A Study of Insulin Glargine (LY2963016) in Adult Participants With Type 2 Diabetes in India

Status:
Completed

Trial end date:
2021-07-30

Target enrollment:
0

Participant gender:
All

Summary

The reason for this study is to see if insulin glargine is safe in participants with type 2 diabetes mellitus (T2DM) in India.

Phase:

Phase 4

Accepts Healthy Volunteers?

Details

Lead Sponsor:

Eli Lilly and Company

Treatments:

Insulin
Insulin Glargine
Insulin, Globin Zinc

Criteria

Inclusion Criteria:

- Have T2DM based on the disease diagnostic criteria from the World Health Organization
(WHO) classification for at least 6 months before screening.

- Have been receiving glucagon-like peptide-1 receptor agonist (GLP-1 RA) or ≥2 oral
antihyperglycemic medication (OAMs) at stable doses for 90 days prior to screening.
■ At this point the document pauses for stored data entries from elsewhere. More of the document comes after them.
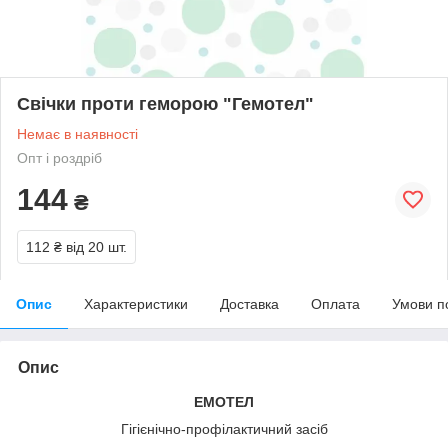
Свічки проти геморою "Гемотел"
Немає в наявності
Опт і роздріб
144
₴
112 ₴
від 20 шт.
Опис
Характеристики
Доставка
Оплата
Умови п
Опис
ЕМОТЕЛ
Гігієнічно-профілактичний засіб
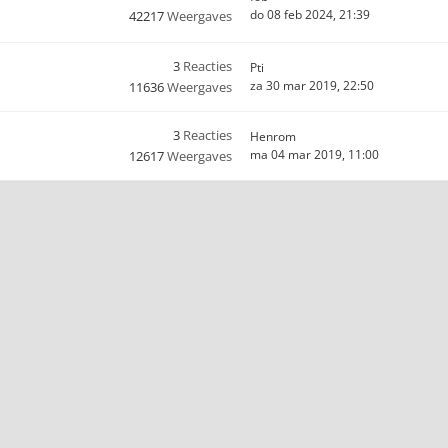
do 08 feb 2024, 21:39
42217
Weergaves
3
Reacties
Pti
za 30 mar 2019, 22:50
11636
Weergaves
3
Reacties
Henrom
ma 04 mar 2019, 11:00
12617
Weergaves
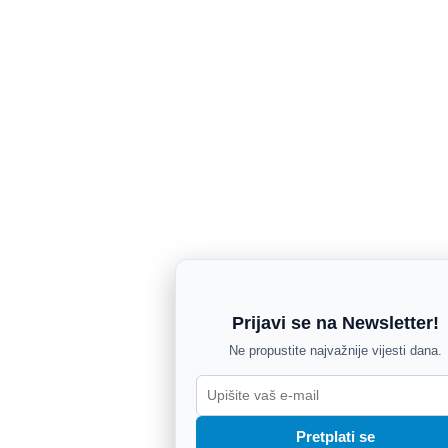
Prijavi se na Newsletter!
Ne propustite najvažnije vijesti dana.
Pretplati se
- Have an HbA1c level ≥7.0% and <11.0%.

- Have never been treated with insulins except for short term treatment of acute
conditions up to a maximum of 14 days.

Exclusion Criteria:

- Have any form of diabetes other than T2DM.

- Have hypersensitivity to the active substance of LY2963016 or to any of the
excipients.

- Have any clinically significant disorder, other than T2DM, that in the investigator's
opinion, would preclude participation in the trial.
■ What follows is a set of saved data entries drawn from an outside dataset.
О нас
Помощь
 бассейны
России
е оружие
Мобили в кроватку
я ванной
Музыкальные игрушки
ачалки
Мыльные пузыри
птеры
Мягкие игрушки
- Are receiving systemic glucocorticosteroids therapy or have excessive insulin
resistance (total insulin dose >2 units per kilogram).
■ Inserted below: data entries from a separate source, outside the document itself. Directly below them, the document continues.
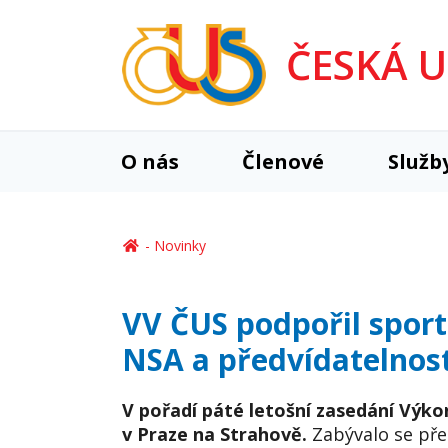
ČESKÁ 
O nás
Členové
Služb
Novinky
VV ČUS podpořil sport
NSA a předvídatelnos
V pořadí páté letošní zasedání Výko
v Praze na Strahově.
Zabývalo se pře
- Have a history or diagnosis of human immunodeficiency virus infection, hepatitis B and
C.

- Have comorbidities of unstable angina, cardiac failure (Stage III or IV as per New
York Heart Association guidelines) or renal failure (estimated glomerular filtration
rate <30 milliliters/minute/meter squared).

- Are pregnant or intend to become pregnant during the course of the study; or are
sexually active women of child-bearing potential not actively practicing birth control
by a medically acceptable method as determined by the investigator.

- Is a woman who is breastfeeding.

- Have participated within the last 30 days in a clinical trial involving an
investigational product other than the LY2963016. If the previous investigational
product has a long half-life, 3 months or 5 half-lives (whichever is longer) should
have passed.

- Have previously completed or withdrawn from this study or any other study
investigating LY2963016. This exclusion criterion does not apply to participants who
are rescreened prior to baseline visit.

- Are currently enrolled in any other clinical study involving an investigational
product or any other type of medical research judged not to be scientifically or
medically compatible with this study.

- Are unwilling or unable to comply with the use of a glucometer.